Catching bait now. Winds NE 15 knots


----------



## MSViking (Oct 11, 2007)

Good luck! hope the weather co operates! Just looked at the forecast, looks like it is going to be sporty! Duval Street is always a viable option!! Looking forward to the reports!


----------



## MrFish (Aug 21, 2009)

Good luck!! 

MSYellowfin, not to derail, but is the Viking new??


----------



## MSViking (Oct 11, 2007)

Mr. Fish: Yes, purchased it last Dec. brought it to Orange Beach Christmas.


----------



## Chris V (Oct 18, 2007)

Good luck today Capt, looking forward to it.


----------



## Jason (Oct 2, 2007)

Capt. Jon Pinney said:


> Catching bait now.

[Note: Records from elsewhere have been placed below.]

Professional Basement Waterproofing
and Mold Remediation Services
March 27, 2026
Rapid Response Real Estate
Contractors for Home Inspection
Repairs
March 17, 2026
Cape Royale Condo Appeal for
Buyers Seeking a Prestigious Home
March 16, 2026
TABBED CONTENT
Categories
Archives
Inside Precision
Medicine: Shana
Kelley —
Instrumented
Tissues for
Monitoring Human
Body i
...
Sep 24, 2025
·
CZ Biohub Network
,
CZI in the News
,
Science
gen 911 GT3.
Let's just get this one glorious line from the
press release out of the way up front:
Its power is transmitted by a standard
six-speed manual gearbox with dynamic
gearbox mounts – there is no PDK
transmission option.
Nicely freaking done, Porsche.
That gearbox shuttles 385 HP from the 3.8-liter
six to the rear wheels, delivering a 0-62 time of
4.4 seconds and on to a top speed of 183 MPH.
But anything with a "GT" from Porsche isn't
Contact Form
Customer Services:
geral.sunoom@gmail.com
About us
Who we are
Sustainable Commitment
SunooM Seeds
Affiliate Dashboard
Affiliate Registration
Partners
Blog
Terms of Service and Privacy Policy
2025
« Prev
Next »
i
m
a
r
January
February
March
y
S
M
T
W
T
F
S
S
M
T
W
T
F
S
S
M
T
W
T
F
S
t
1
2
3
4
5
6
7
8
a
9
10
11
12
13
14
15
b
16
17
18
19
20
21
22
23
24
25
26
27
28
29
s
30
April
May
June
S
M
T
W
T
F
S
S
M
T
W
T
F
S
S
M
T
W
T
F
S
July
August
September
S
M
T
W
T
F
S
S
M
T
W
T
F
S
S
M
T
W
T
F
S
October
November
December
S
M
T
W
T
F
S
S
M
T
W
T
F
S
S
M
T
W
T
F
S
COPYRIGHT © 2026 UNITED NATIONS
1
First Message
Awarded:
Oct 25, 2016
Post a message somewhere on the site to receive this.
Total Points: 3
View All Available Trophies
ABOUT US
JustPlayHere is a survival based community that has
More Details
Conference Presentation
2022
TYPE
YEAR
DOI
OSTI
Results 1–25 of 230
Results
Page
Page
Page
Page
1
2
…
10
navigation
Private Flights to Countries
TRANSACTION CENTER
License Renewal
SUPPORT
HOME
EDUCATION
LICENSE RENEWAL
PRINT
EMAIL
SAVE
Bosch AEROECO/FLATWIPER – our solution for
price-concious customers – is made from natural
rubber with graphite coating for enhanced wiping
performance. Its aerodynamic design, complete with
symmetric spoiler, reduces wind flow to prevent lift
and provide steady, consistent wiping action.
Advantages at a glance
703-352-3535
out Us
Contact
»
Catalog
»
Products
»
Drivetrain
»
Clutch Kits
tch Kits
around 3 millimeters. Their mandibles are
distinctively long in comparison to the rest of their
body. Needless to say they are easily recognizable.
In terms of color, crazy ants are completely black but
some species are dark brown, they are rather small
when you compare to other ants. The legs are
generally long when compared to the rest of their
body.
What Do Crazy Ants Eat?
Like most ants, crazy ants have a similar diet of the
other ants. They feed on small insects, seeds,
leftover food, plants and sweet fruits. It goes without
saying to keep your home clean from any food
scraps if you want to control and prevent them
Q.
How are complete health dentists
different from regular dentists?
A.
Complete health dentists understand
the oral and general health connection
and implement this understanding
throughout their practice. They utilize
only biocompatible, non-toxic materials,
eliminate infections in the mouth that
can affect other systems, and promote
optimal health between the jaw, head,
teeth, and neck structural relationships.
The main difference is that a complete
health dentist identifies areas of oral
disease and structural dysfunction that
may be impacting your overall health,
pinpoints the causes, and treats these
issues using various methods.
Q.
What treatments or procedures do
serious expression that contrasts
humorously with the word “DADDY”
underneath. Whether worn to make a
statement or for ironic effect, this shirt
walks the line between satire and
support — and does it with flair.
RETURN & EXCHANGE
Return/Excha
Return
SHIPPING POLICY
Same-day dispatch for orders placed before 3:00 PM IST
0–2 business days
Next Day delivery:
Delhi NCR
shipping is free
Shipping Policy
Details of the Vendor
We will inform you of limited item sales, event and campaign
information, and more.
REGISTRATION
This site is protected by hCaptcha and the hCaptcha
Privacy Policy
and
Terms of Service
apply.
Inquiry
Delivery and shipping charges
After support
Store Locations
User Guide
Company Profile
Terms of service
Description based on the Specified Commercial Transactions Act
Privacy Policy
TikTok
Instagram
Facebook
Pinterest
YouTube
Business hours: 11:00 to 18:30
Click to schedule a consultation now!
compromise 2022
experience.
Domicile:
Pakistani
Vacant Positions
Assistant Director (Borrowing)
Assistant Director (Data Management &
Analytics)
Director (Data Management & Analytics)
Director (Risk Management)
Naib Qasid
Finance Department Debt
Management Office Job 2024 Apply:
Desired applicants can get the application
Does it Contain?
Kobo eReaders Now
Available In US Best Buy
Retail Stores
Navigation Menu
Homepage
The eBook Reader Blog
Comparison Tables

Winds NE 15 knots


 
At least you ain't freezin' in a tree trying to be quiet like the rest of us Jon!!! Good luck brother!!!:thumbup:


----------



## whome (Oct 2, 2007)

20-25 knots...6ft... 70 degrees... Just got the baits out


----------



## MSViking (Oct 11, 2007)

When it all settles down, tell us all the details, i.e. sea anchor needed? how many lines per kite, etc.. To cold up here to do anything but live vicariously thru you today!


----------



## whome (Oct 2, 2007)

Had a lazy sailfish come eyeball a bait and watched a frigate bird pick it up while the fish was 5 ft from the bait


----------



## Chris V (Oct 18, 2007)

I would look at it this way Jon. Was the wingspan on the frigate bigger than the sailfish? If so, consider it a trophy frigatebird and something to be proud of


----------



## Dilski (Oct 10, 2007)

Is there a good color change up that way? How far out past the reef?


----------



## Capt. Myles Colley (Mar 12, 2008)

We through the towel in early. Kids not filling so good. Saw 1 sailfish and caught 1 blackfin. Not sure why but fishing is slow down here. They are crushing them in palm beach and Jupiter. Half day tomorrow.


----------



## whome (Oct 2, 2007)

Dilski said:


> Is there a good color change up that way? How far out past the reef?


2 Miles past the reef right now...


----------